A MAN who had drunk three litres of whisky with a friend was found in a Bude street "wrapped around" a pedal cycle he had taken without permission, a court was told.
Gail Hawksley, for the prosecution, told Bodmin magistrates David Moore had woken up in hospital after being unconscious for ten hours and could remember nothing about the incident in November, although he accepted his guilt.
Moore also suffered injuries when he fell off the bike and displayed to the court a piece of bone which was protruding from his shoulder, saying he was due to have an operation to put it right.
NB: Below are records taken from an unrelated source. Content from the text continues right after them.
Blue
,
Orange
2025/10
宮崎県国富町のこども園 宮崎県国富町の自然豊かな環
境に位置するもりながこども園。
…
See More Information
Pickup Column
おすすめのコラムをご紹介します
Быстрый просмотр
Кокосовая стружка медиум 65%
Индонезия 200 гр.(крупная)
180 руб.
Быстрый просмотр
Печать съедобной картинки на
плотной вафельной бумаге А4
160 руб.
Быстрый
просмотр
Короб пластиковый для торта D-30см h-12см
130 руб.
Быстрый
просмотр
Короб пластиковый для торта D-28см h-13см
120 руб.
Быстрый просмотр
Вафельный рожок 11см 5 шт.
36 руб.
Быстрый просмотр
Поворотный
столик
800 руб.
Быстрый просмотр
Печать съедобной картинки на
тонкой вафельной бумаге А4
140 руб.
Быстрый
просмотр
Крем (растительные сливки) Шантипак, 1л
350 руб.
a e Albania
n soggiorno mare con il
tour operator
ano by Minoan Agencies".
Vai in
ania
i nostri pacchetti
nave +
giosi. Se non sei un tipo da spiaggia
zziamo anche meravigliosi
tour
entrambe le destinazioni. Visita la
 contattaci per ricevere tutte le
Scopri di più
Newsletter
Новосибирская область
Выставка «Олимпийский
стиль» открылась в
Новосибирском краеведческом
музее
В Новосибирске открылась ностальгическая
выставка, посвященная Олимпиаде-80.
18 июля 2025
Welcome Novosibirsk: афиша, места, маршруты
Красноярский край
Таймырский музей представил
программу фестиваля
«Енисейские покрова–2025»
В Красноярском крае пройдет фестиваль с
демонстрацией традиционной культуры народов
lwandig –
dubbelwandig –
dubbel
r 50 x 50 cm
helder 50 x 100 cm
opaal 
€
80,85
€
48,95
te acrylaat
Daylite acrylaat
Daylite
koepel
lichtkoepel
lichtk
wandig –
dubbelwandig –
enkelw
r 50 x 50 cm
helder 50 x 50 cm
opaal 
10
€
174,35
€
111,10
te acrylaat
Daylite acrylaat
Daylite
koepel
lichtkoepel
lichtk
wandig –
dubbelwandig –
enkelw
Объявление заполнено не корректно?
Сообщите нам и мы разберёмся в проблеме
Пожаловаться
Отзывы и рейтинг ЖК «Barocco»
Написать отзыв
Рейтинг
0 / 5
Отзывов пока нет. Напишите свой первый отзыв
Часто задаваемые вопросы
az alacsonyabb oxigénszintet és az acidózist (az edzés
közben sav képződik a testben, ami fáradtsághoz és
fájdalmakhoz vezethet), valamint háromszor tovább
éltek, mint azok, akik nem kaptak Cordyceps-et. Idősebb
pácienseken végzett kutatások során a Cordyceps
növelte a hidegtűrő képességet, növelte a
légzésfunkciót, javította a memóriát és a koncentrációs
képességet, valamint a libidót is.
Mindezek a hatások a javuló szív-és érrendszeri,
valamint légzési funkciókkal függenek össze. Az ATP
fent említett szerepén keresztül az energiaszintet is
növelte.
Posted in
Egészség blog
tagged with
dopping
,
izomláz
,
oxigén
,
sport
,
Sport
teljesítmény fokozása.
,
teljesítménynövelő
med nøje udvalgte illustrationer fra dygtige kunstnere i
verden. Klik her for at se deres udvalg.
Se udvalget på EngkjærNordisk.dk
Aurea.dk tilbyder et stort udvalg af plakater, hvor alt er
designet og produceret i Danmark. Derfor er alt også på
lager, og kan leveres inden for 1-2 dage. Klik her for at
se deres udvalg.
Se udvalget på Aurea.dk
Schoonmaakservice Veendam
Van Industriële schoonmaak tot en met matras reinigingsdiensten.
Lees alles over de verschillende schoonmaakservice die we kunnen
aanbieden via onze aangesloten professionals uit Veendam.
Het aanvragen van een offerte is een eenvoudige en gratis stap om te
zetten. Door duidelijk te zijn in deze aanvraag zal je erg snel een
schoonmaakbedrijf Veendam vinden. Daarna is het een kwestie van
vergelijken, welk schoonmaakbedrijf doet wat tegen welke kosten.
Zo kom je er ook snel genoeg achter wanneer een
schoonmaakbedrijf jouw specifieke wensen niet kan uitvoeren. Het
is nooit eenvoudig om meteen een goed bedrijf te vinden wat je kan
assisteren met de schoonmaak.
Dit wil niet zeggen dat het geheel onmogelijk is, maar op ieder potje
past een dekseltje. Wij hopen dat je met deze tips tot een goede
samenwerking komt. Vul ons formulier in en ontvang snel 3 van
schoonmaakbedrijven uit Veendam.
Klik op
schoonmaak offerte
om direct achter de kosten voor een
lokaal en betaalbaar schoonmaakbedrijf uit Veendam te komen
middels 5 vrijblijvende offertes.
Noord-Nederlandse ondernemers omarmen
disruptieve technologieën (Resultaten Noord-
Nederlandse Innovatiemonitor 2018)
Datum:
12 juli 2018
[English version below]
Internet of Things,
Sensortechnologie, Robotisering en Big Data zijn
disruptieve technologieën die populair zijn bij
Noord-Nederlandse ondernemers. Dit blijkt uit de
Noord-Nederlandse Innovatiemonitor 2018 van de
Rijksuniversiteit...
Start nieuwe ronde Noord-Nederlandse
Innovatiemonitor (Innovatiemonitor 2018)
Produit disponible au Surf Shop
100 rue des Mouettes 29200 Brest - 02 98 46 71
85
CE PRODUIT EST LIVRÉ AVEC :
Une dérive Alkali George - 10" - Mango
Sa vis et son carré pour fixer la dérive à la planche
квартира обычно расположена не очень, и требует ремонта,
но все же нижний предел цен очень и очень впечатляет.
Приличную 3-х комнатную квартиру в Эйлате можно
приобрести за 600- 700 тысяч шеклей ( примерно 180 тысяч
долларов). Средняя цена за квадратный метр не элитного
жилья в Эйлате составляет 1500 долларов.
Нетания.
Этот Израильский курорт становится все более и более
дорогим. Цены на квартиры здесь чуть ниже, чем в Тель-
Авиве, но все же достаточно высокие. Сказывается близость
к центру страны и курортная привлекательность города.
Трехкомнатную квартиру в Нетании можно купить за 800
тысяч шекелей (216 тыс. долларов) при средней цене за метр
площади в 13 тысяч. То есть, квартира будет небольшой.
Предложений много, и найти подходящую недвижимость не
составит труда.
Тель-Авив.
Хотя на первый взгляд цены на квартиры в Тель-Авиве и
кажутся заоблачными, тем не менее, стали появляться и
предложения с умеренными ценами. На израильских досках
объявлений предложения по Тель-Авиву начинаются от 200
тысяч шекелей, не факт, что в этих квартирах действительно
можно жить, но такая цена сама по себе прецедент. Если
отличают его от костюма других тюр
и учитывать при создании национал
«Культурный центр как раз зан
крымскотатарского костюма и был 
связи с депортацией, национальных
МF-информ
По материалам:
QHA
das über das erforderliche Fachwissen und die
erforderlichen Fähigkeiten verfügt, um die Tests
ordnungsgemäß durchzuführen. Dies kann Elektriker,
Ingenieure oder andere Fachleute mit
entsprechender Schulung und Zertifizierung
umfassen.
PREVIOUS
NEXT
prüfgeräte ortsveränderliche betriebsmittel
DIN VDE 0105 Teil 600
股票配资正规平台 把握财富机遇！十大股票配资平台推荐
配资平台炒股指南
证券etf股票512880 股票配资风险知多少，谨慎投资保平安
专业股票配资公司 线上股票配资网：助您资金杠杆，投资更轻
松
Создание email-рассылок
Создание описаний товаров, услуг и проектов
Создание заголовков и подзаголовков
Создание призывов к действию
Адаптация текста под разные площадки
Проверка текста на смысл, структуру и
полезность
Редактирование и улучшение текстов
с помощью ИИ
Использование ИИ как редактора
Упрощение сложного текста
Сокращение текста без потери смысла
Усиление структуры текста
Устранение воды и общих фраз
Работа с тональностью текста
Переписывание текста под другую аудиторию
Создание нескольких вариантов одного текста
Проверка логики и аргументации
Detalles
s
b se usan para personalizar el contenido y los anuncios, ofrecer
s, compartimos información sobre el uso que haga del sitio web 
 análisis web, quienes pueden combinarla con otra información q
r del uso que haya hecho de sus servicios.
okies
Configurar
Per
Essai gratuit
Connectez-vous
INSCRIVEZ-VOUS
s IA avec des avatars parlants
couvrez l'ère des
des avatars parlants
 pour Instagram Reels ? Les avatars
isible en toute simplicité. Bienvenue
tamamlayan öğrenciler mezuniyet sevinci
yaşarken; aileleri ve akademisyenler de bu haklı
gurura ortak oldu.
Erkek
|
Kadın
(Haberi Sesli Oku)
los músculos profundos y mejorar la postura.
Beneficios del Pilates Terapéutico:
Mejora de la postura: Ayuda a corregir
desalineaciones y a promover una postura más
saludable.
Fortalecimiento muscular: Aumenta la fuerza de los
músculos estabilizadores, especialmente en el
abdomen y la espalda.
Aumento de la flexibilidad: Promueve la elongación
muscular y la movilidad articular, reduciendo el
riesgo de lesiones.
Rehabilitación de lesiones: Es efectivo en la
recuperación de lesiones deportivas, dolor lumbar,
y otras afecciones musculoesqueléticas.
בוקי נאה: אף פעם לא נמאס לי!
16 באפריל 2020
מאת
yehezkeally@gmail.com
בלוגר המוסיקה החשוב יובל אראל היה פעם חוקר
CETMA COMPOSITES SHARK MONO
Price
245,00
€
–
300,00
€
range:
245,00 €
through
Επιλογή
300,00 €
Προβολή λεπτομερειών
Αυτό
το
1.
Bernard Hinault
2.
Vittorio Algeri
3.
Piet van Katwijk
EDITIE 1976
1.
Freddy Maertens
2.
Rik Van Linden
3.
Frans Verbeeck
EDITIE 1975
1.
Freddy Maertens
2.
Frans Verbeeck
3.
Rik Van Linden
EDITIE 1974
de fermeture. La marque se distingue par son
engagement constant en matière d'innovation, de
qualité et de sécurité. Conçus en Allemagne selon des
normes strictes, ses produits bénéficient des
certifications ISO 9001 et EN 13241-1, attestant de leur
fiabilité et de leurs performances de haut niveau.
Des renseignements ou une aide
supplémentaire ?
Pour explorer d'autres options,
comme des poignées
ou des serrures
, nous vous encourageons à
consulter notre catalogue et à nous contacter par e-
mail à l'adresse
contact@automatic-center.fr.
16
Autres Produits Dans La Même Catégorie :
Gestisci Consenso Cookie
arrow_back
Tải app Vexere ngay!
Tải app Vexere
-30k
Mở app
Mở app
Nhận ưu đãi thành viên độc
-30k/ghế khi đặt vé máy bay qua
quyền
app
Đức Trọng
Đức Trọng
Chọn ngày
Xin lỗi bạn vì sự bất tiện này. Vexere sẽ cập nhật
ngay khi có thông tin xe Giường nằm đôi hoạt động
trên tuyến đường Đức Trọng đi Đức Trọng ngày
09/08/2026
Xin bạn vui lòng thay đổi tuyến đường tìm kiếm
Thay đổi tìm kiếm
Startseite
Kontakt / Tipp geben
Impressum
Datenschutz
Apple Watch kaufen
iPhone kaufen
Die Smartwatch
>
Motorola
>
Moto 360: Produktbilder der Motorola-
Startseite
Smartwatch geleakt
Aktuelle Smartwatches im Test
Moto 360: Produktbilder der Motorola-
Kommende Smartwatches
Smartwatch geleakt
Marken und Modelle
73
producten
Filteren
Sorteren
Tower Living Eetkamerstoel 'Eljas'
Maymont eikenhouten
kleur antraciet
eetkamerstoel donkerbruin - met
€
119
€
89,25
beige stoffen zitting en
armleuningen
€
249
Moore, aged 43, of Downs View, Bude, pleaded guilty to taking the bike when he appeared before the court in custody on Thursday and admitted that he was now in breach of a suspended sentence order imposed in March last year for dishonesty.
Police were called to West Fairholme Road at around 8pm on the night of November 17 and found an ambulance crew attending to Moore who was "wrapped around a pedal cycle after falling off", said Mrs Hawksley. He was taken to hospital.
Shortly afterwards the bike's owner, Sean Courtney, arrived on the scene and said the £400 bike had been taken from his car port without his consent.
Barry Hilliard, for the defence, urged the magistrates not to activate the suspended sentence, saying that Moore was a "partial success story". He had 172 previous convictions but this was his first breach of the suspended sentence and he was also doing OK on probation.
"This was a nonsense offence committed in a foolhardy way while he was under the influence of alcohol," said Mr Hilliard, who pointed out that Moore had since apologised to Mr Courtney on Facebook.
Chairman of the bench Simon Smeardon told Moore: "We hope you will continue on the right track."
He said the suspended sentence would not be activated but it would be extended by two months.
Taking account of the fact that he was still being treated for his injuries, the magistrates conditionally discharged Moore for 12 months for the cycle offence and ordered him to pay £85 costs and a £15 victim surcharge.